Extracted page text data:
----------
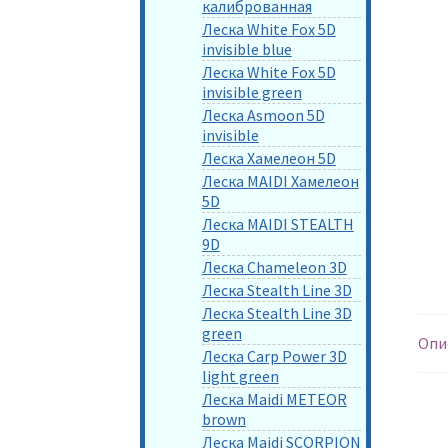
калиброванная
Леска White Fox 5D
invisible blue
Леска White Fox 5D
invisible green
Леска Asmoon 5D
invisible
Леска Хамелеон 5D
Леска MAIDI Хамелеон
5D
Леска MAIDI STEALTH
9D
Леска Chameleon 3D
Леска Stealth Line 3D
Леска Stealth Line 3D
green
Опи
Леска Carp Power 3D
light green
Леска Maidi METEOR
brown
Леска Maidi SCORPION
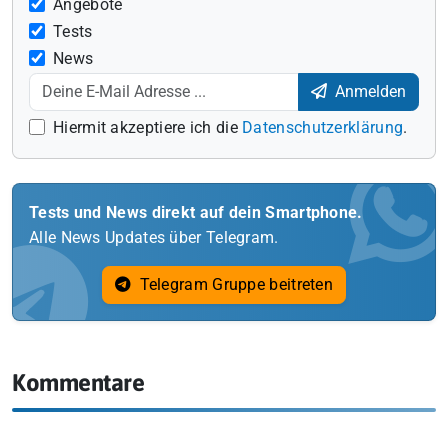
Angebote
Tests
News
Anmelden
Hiermit akzeptiere ich die
Datenschutzerklärung
.
Tests und News direkt auf dein Smartphone.
Alle News Updates über Telegram.
Telegram Gruppe beitreten
Kommentare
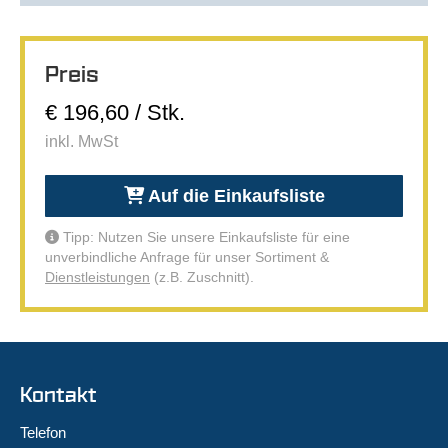
Preis
€ 196,60 / Stk.
inkl. MwSt
Auf die Einkaufsliste
Tipp: Nutzen Sie unsere Einkaufsliste für eine
unverbindliche Anfrage für unser Sortiment &
Dienstleistungen
(z.B. Zuschnitt).
Kontakt
Telefon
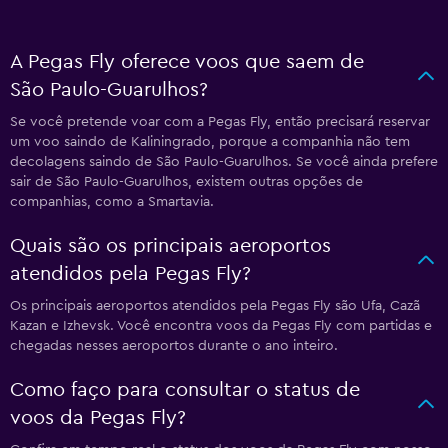
A Pegas Fly oferece voos que saem de
São Paulo-Guarulhos?
Se você pretende voar com a Pegas Fly, então precisará reservar
um voo saindo de Kaliningrado, porque a companhia não tem
decolagens saindo de São Paulo-Guarulhos. Se você ainda prefere
sair de São Paulo-Guarulhos, existem outras opções de
companhias, como a Smartavia.
Quais são os principais aeroportos
atendidos pela Pegas Fly?
Os principais aeroportos atendidos pela Pegas Fly são Ufa, Cazã
Kazan e Izhevsk. Você encontra voos da Pegas Fly com partidas e
chegadas nesses aeroportos durante o ano inteiro.
Como faço para consultar o status de
voos da Pegas Fly?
----------
Your answer must be the records above, word for word, with every picture left out.

Result of the exercise =>
калиброванная
Леска White Fox 5D
invisible blue
Леска White Fox 5D
invisible green
Леска Asmoon 5D
invisible
Леска Хамелеон 5D
Леска MAIDI Хамелеон
5D
Леска MAIDI STEALTH
9D
Леска Chameleon 3D
Леска Stealth Line 3D
Леска Stealth Line 3D
green
Опи
Леска Carp Power 3D
light green
Леска Maidi METEOR
brown
Леска Maidi SCORPION
Angebote
Tests
News
Anmelden
Hiermit akzeptiere ich die
Datenschutzerklärung
.
Tests und News direkt auf dein Smartphone.
Alle News Updates über Telegram.
Telegram Gruppe beitreten
Kommentare
Preis
€ 196,60 / Stk.
inkl. MwSt
Auf die Einkaufsliste
Tipp: Nutzen Sie unsere Einkaufsliste für eine
unverbindliche Anfrage für unser Sortiment &
Dienstleistungen
(z.B. Zuschnitt).
Kontakt
Telefon
A Pegas Fly oferece voos que saem de
São Paulo-Guarulhos?
Se você pretende voar com a Pegas Fly, então precisará reservar
um voo saindo de Kaliningrado, porque a companhia não tem
decolagens saindo de São Paulo-Guarulhos. Se você ainda prefere
sair de São Paulo-Guarulhos, existem outras opções de
companhias, como a Smartavia.
Quais são os principais aeroportos
atendidos pela Pegas Fly?
Os principais aeroportos atendidos pela Pegas Fly são Ufa, Cazã
Kazan e Izhevsk. Você encontra voos da Pegas Fly com partidas e
chegadas nesses aeroportos durante o ano inteiro.
Como faço para consultar o status de
voos da Pegas Fly?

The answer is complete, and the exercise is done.